A comet flies on by, and out
A response to Leaving the GIS industry: bye for now
Alexey Tereshenkov has done more in 10 years than I have in 27, and what a goodbye gift! There are many quotable sections worth reading and re-reading. Here’s the one speaking strongly to me this morning (paraphrased):
Ad-hoc mentality is very difficult to fight. It is 7 pm. You have a job you have to get done before tomorrow morning. You are adding a missing … to … that … failed to add. Then you are changing … and … You fix, zip the database, and upload it. It is 10 pm, you are tired but happy and are heading off to the bed.
Success! … Or is it? The next thing tomorrow morning you want to document the manual changes introduced yesterday, but you are dragged into some other urgent job, and you never do. Now it is 9 pm again and you are writing some oddly looking script and trying to recalling what have you done. You are in a mess.
Doing what you have done may look natural because you just want to get stuff done. … Not only you, but any colleague of yours should be able to pick up the updates that have been made to any piece of data or a script. So resist the urge to get stuff done, pace yourself, and track your work.
This is a perfect description for where I’ve been for the last few years. There are many markers for this, one standing out right now is my participation in the professional community. Which for me means our internal GIS Knowledgebase and GIS Group, and publicly in GIS Stack Overflow and Yukongis.ca. Stack is nice because it has easily retrievable stats.

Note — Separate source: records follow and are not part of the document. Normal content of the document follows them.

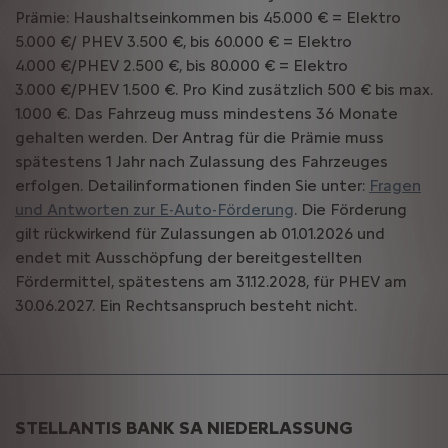
Prämie: Haushaltseinkommen bis 45.000 € = Elektro
5.000 €/ PHEV 3.500 €, bis 60.000 € = Elektro
4.000 €/PHEV 2.500 €, bis 80.000 € = Elektro
3.000 €/PHEV 1.500 €. Pro Kind zusätzlich 500 € bis max.
1.000 €. Das Fahrzeug muss mindestens 36 Monate
gehalten werden. Der Antrag für die Prämie muss
spätestens 1 Jahr nach Zulassung des Fahrzeuges
erfolgen. Detailinformationen finden Sie unter:
Fragen
und Antworten zur E-Auto-Förderung
. Die Förderung
gilt rückwirkend für Zulassungen ab 01.01.2026 und
endet mit Ausschöpfung der bereitgestellten
Fördermittel, spätestens am 31.12.2028, für PHEV am
30.06.2027. Ein Rechtsanspruch besteht nicht.
STELLANTIS BANK SA NIEDERLASSUNG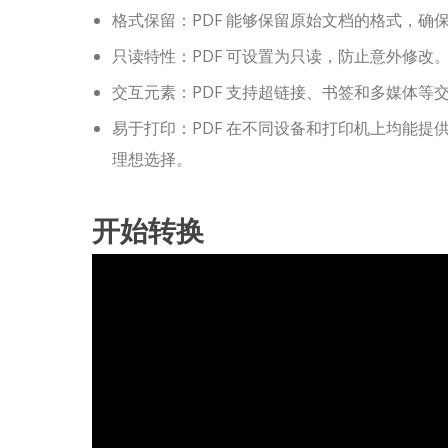
格式保留：PDF 能够保留原始文档的格式，
只读特性：PDF 可设置为只读，防止意外修
交互元素：PDF 支持超链接、书签和多媒体
易于打印：PDF 在不同设备和打印机上均能
理想选择。
开始转换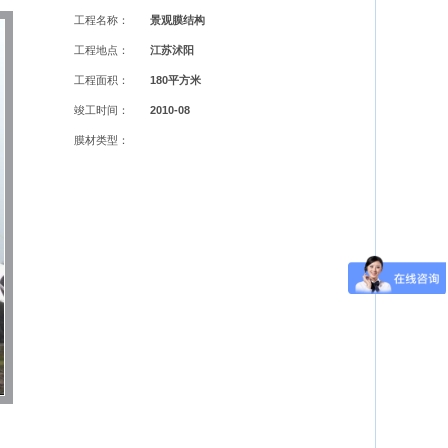
工程名称：
景观膜结构
工程地点：
江苏沭阳
工程面积：
180平方米
竣工时间：
2010-08
膜材类型：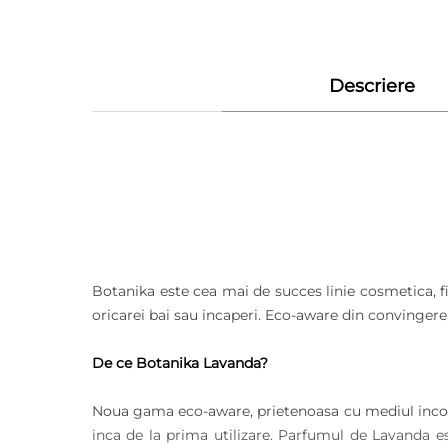
Descriere
Botanika este cea mai de succes linie cosmetica, fi
oricarei bai sau incaperi. Eco-aware din convingere
De ce Botanika Lavanda?
Noua gama eco-aware, prietenoasa cu mediul incon
inca de la prima utilizare. Parfumul de Lavanda es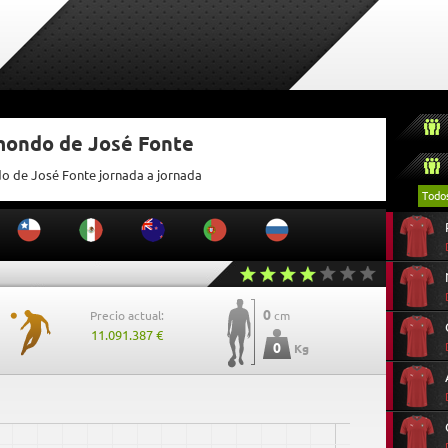
tmondo de José Fonte
do de José Fonte jornada a jornada
Todo
0
Precio actual:
cm
11.091.387 €
0
Kg
0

2014 – I almost leave my job, decide not to, and a close co-worker takes it instead.
2016 – Our director-manager leaves end of 2015, followed by anchor admin assistant in 2016.
I’ve been too busy putting out fires to attend to professional development. There isn’t a perfect correlation but the trend is unmistakable. It would be interesting to chart by month in conjunction with tasks and projects from our tracking system, but that’d a much bigger exercise, too much for today. (There are fires to put out!)
This is the point in the essay where I’d typically spiral into a depressed funk. However, today I refuse the bait. It’s the inflection point to do something and change flight attitude. Instead of putting out the fire, move it under that ol’ hot air balloon and write it up!